ベルギーを訪れた時のこと、ベルギー王との謁見する予定があったムヒカ氏は自身の習慣にしたがってノーネクタイで王宮を訪れたが、さすがに王宮ともなるとネクタイ着用が規則。ムヒカ氏のネクタイ嫌いを知っていたベルギーの役人は、「僭越ながら」とネクタイを一本プレゼントして氏に着用させようとした。

しかし、ムヒカ氏が「そういうことなら私はどこにも入らんと伝えてくれ!さあ帰るぞ!」と本当に王宮を後にしようとしたため役人たちは大慌て。
その後も頑としてネクタイをつけようとしなかったため、謁見したベルギー国王の方がムヒカ氏に合わせてノータイで会談することになった。

■スウェーデンでは贈り物を渡し忘れ…
スウェーデンでは特殊部隊が出動する騒ぎを引き起こした。
スウェーデン王との謁見を終えたムヒカ氏は、用意した贈り物を王に渡すのを忘れ、王宮の広間に置いたまま帰ってしまった。

この贈り物が「不審物」とみなされ、王宮は緊迫。何十人もの警官と特殊部隊が動員され、その怪しい包みを扱うためのロボットと共に突入する事態になった。

その不審物がウルグアイの国名が刻まれた紫水晶だとわかった時は、現場が笑いにつつまれたという。

■護衛は不要?一人で出歩く大統領
一般人と同じように街中に顔を出すのもムヒカ氏の特異な点だ。
いつ誰に命を狙われてもおかしくない大統領という地位にありながら、氏は運転手や政府のメンバーなどとともにごく少数で、首都モンテビデオのバーで昼食を取ることもあるし、一人で出歩くことも多い。そして、市民に声をかけられればいつでも抱擁や握手に応じる。これは他の国の元首や政治家ではありえないことだ。

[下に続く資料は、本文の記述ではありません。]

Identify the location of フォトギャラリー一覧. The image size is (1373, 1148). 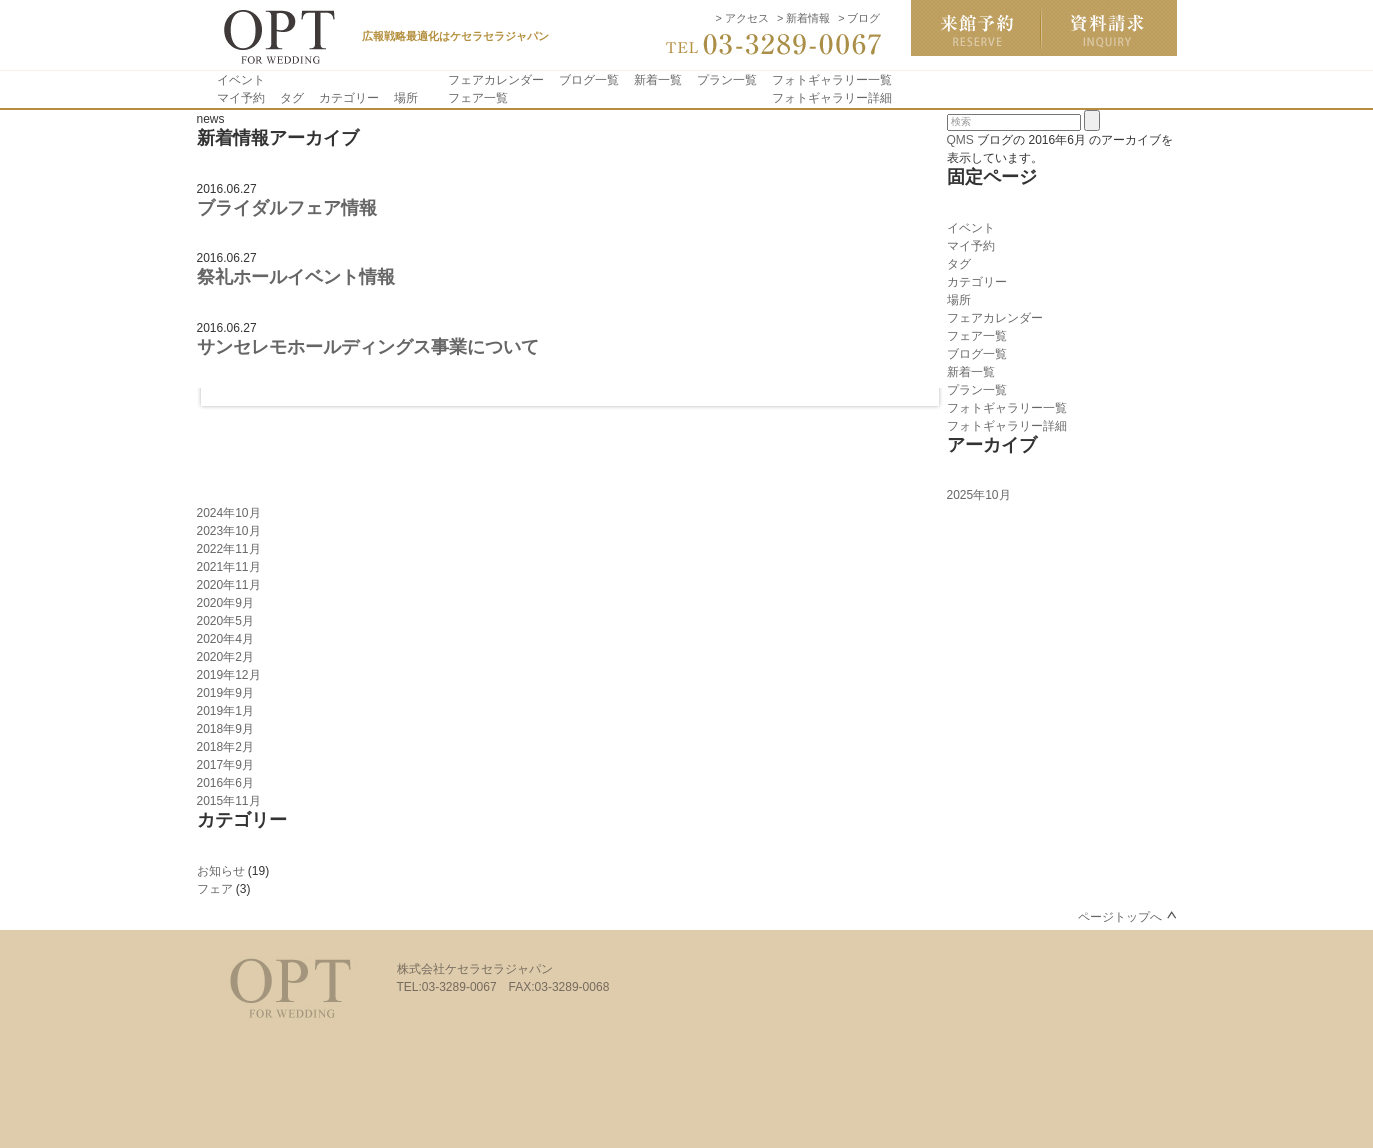 (832, 80).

ムヒカ氏いわく「護衛を増やせば増やすほど、安全ではなくなる」。ちなみに、必要な時は護身のための銃を携帯していて「襲われても、何人かは必ず道連れにできる」とのこと。

■後部座席に座らない要人
車は古いワーゲンを持っているムヒカ氏だが、公用車に乗らなければいけないことも多い。

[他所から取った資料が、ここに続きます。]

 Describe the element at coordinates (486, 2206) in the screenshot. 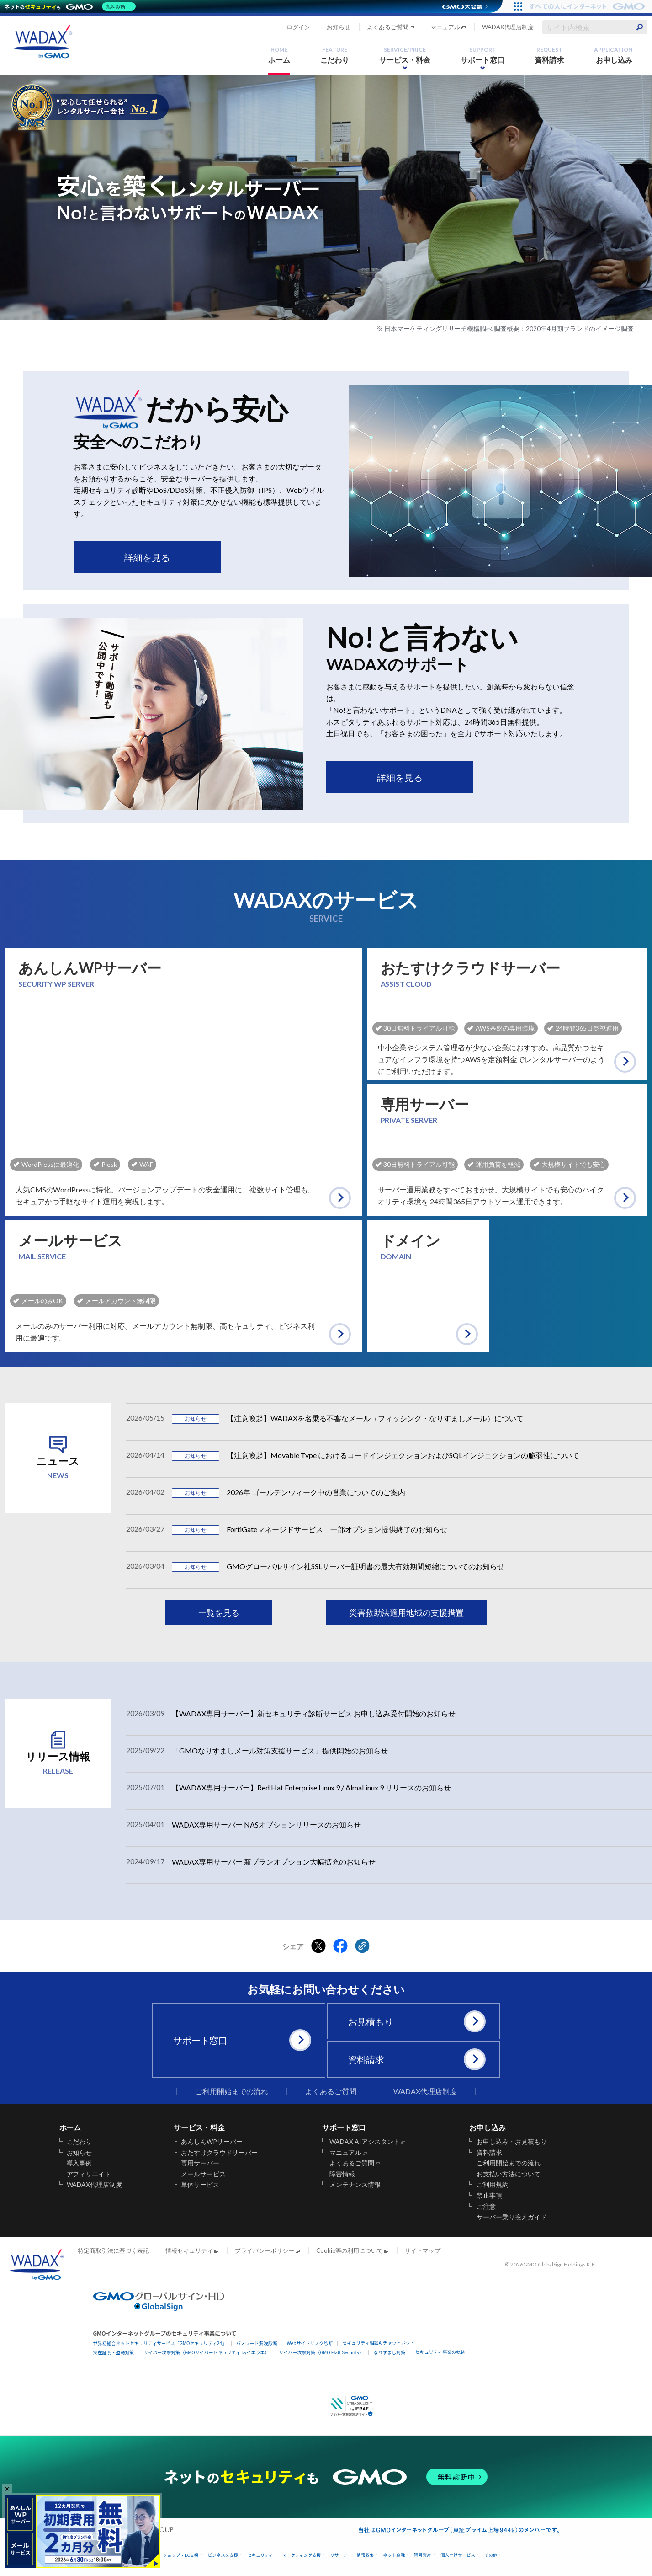 I see `ご注意` at that location.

そんな時は通常、セキュリティのためにも要人は後部座席に座るものだが、ムヒカ氏は絶対に助手席に座り、自分のためにドアを開けさせることもしなかった。

これには、大統領として特別な配慮を受けるのを好まないという理由もあったが、万が一何者かの攻撃を受けた時、運転手だけを犠牲にするわけにはいかないという思いもあったようだ。

何かあったら自分だけ助かるのではなく、一緒に戦う。確かにこういう大統領は珍しい。

『ホセ・ムヒカ 世界でいちばん貧しい大統領』は、儀礼的なことを徹底的に嫌い、大統領時代もいち市民であることにこだわり続けたムヒカ氏の信念や考え方、そして政治家としての功績などを19年間に及ぶ取材の末にまとめ上げたルポルタージュ。昨年、本国ウルグアイで発売されベストセラーになっている。

フジテレビの特番を見て、氏についてもっと知りたいと思った人にとって、これ以上の本はないはずだ。